Transun
- Industry: Tour operator
- Founded: 1982
- Headquarters: London, UK
- Key people: Paul Kostich, James Crawshaw
- Products: Travel experiences
- Website: http://www.transun.co.uk/

= Transun =

Travel and holiday companies of the United Kingdom

Transun is an independent tour operator established in 1982 and based in the UK.

==History==
Transun was established in 1982 by Yugoslavian-born Paul Kostich, who founded the company at the age of 30. He had started working as a tour guide in India, East Africa, China, and Thailand at the age of 18, and was working in the airline industry in London when he founded Transun. He began with offering tours to Yugoslavia, then diversified into a number of different excursions throughout Europe. He now serves as the company’s President.

The company grew throughout the 1990s and early 2000s to include travel experiences and day trips to destinations such as Lapland, Cairo, Marrakesh, Bergen, and Florence. They also began establishing relationships with airports throughout the UK in order to charter flights to these and other destinations. In the mid-1990s, Transun was the first operator to run flights to New York from regional UK airports such as Leeds Bradford, Belfast, Aberdeen and Liverpool. The company received special attention at the World Travel Market in 2002 for its travel offerings to Thailand, receiving a visit from Her Royal Highness Princess Ubolratana of the kingdom of Thailand, as well as Thailand’s Minister of Tourism Sontaya Kunplome. Both were interested in Transun’s focus on Koh Samui as a primary destination for the company’s travel packages.

In the late 1990s and early 2000s Transun promoted tourism to the territories impacted by the Yugoslav Wars. The company promoted travel to places in the Balkans such as Croatia and Slovenia, and joined other operators in criticizing the Croatia National Tourist Office for its lack of support. Their efforts became a topic of several academic studies of tourism in the region.

Transun opened offices in Leeds and London, but later closed those locations in 2005 as part of a reorganization preceding the global recession. They currently have offices in Oxford, Bangkok, and Koh Samui in Thailand.

==Lapland==
Transun’s UK company is known as a ‘Lapland specialist’ and is licensed by the Civil Aviation Authority (United Kingdom) to operate flights to Lapland.
Many of the holidays focus on seeing the Northern Lights or visiting Santa in the resorts of Karesuando, Kilpisjarvi, Hetta and the Pallas-Yllästunturi National Park in the north west of Finland.

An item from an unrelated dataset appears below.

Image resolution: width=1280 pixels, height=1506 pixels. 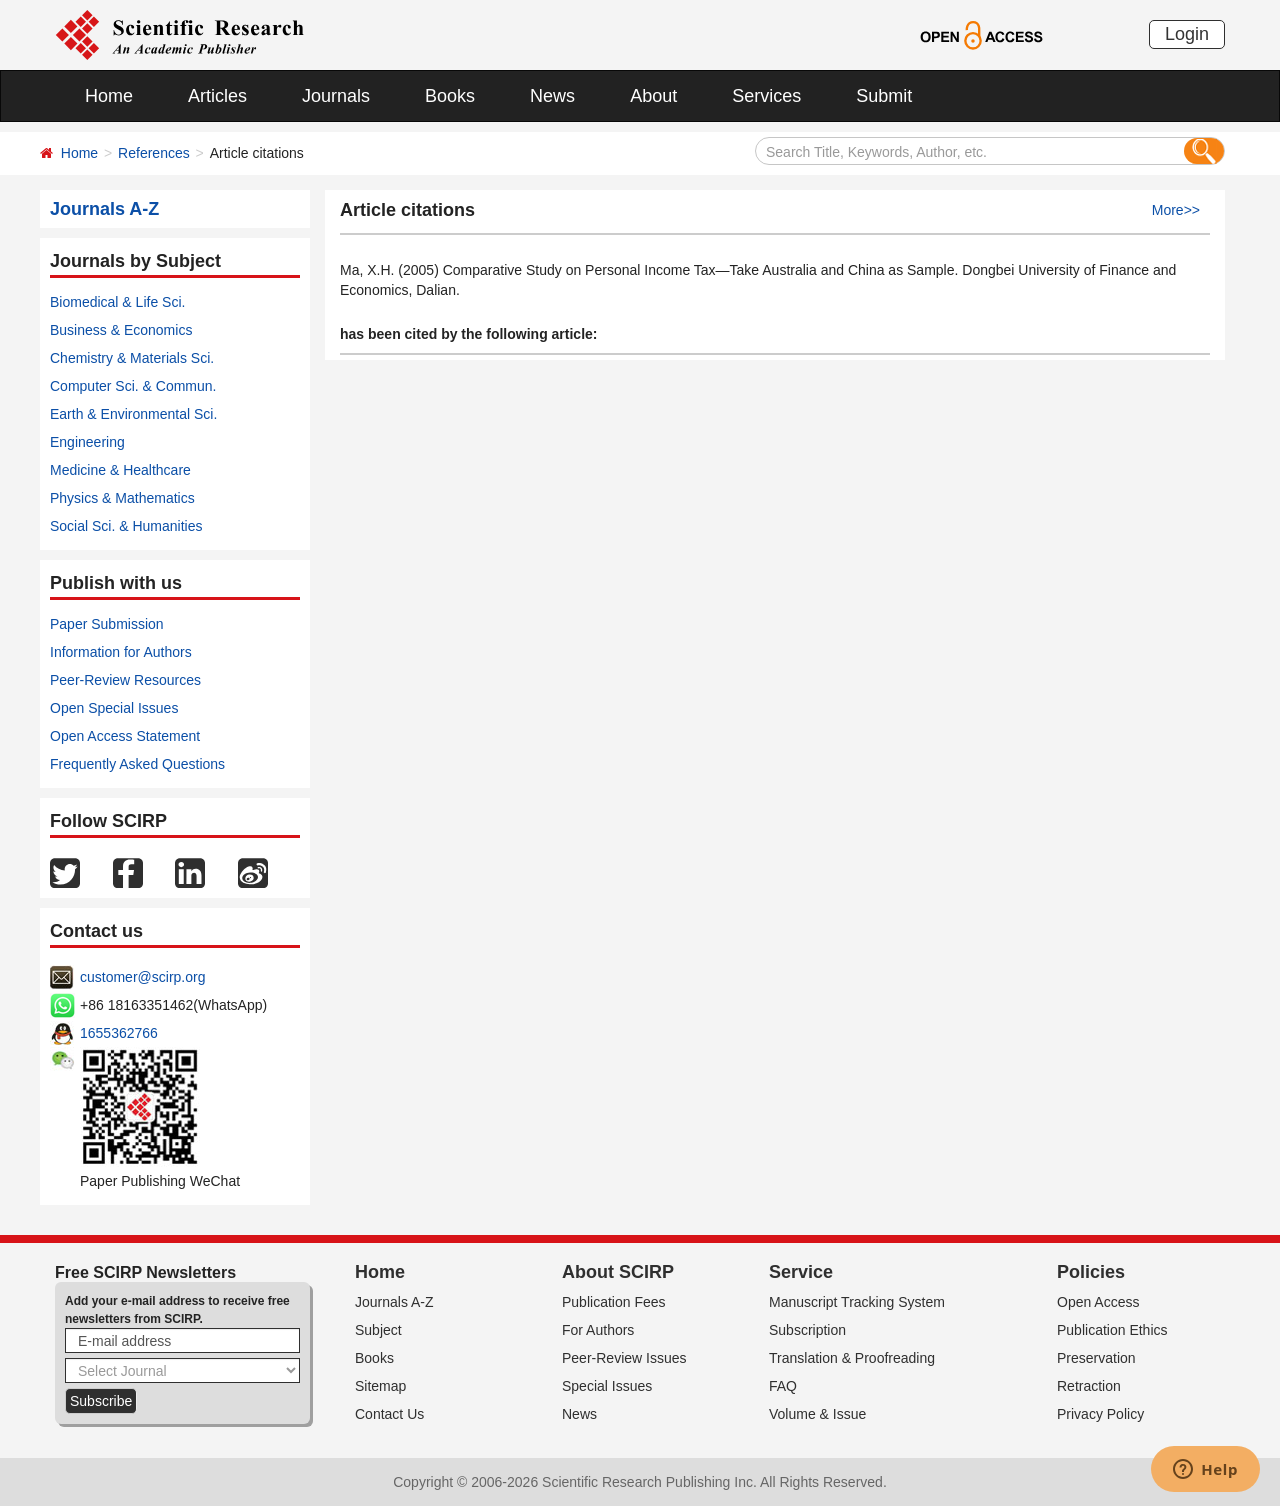 I want to click on Contact Us, so click(x=389, y=1414). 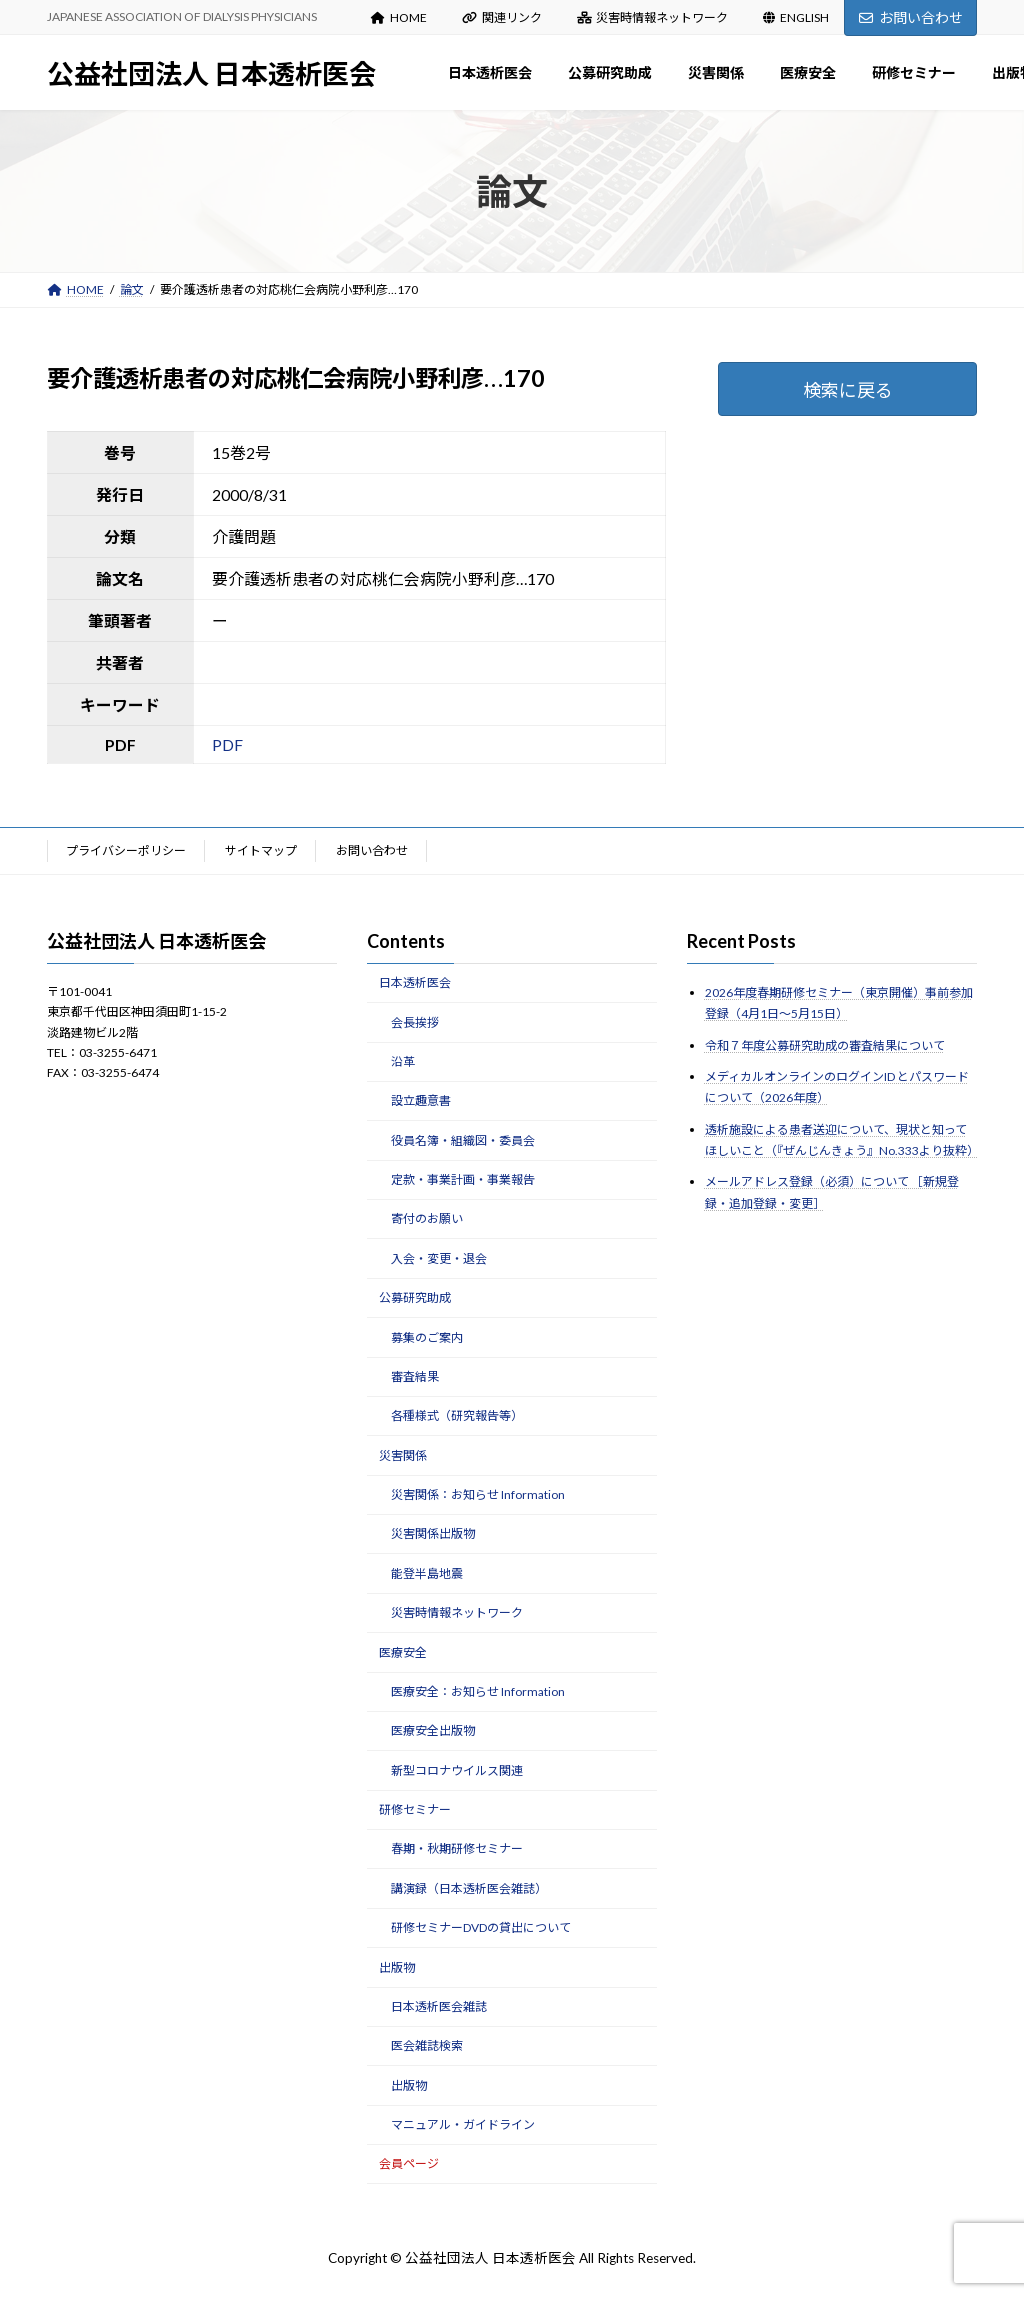 The height and width of the screenshot is (2297, 1024). I want to click on 役員名簿・組織図・委員会, so click(463, 1139).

The company currently operates the largest number of flights to Lapland direct from the UK and charter flights run from small UK regional airports such as Norwich, Exeter and Humberside as well as the larger 'hubs' of Manchester and Gatwick.

In the winter of 2019, Transun’s tourism flights account for 88% of 28,000 passengers travelling through Enontekio Airport. In 2019, the airport’s operator, state-owned Finavia, announced that the airport would be closing because the volume of traffic did not justify the needed runway repairs which were estimated to cost €15 million. In 2020, the decision to close the airport was confirmed which led to criticism by many politicians and groups, including the mayor of Enontekio and Finland’s Minister of Finance Katri Kulmuni, since much of the local economy was dependent on tourism generated by the airport. Transun’s director James Crawshaw criticized Finavia for not developing the airport in previous years and reported that a breakdown in their relationship had meant Transun had operated flights to nearby Kiruna Airport and Tromsø Airport instead of Enontekio. Later that summer, Finland’s government assigned funds for the renovation of the runway and agreed that Finavia could sell the airport to the municipality of Enontekio which would operate it, making it the first commercial airport in Finland not operated by Finavia. Finavia, however, insisted that it would not use the funds from the central government to repair the runway because the finances were granted for ‘Lapland airports’ generally, and not Enontekio specifically. Crawshaw called upon Finavia’s CEO Kimmo Mäki to resign, and after an intervention from the office of Finland’s Prime Minister Sanna Marin, Finavia agreed to repair the runway in part and sell the airport to the municipality of Enontekio for an undisclosed amount.